Dodge and Cox Growth Fund's portfolio managers Diana Strandberg and Charles Pohl recently gave an interview to Morningstar in which they made a brief, clear case for their thinking in adding the much maligned Nokia to the portfolio. It's the value investor's case in a nutshell, and one very much in tune with my analyst practice on both the buy and sell sides. Strandberg and Pohl appear on the featured video for 5/8/2012 on the Morningstar subscription site.

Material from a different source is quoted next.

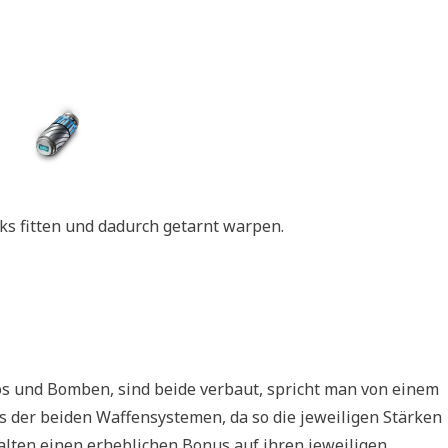
s fitten und dadurch getarnt warpen.
 und Bomben, sind beide verbaut, spricht man von einem
ines der beiden Waffensystemen, da so die jeweiligen Stärken
lten einen erheblichen Bonus auf ihren jeweiligen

On research with no value, we have the comment from a Wedbush Morgan analyst that Select Comfort is a "Buy" at $30 with a $39 target price. The company, to its credit, has branded the air mattress. Remember the one that many of us purchased at the army & navy store for $10? A marketing person came up with a dial on an electric pump, branded it your "Sleep Number" and sold a story of restful nights counting sheep for a premium mattress investment. Sales took off and profits followed. However, when the shares hit $1 during the financial crisis, with the same business, same pricing and same marketing strategy, analysts were in their bunkers, reducing any positive ratings to "Hold." This is exactly when savvy analysts and investors do their work and Buy. Today, hedge fund mogul Steven Cohen has been accumulating shares at average prices of $29. Tomorrow, we might expect "Strong Buys."
I don't know if Dodge & Cox are right on Nokia. I went the wrong way on it early in its evolution, but certainly their risk/reward proposition makes more sense than taking a flyer on air mattresses.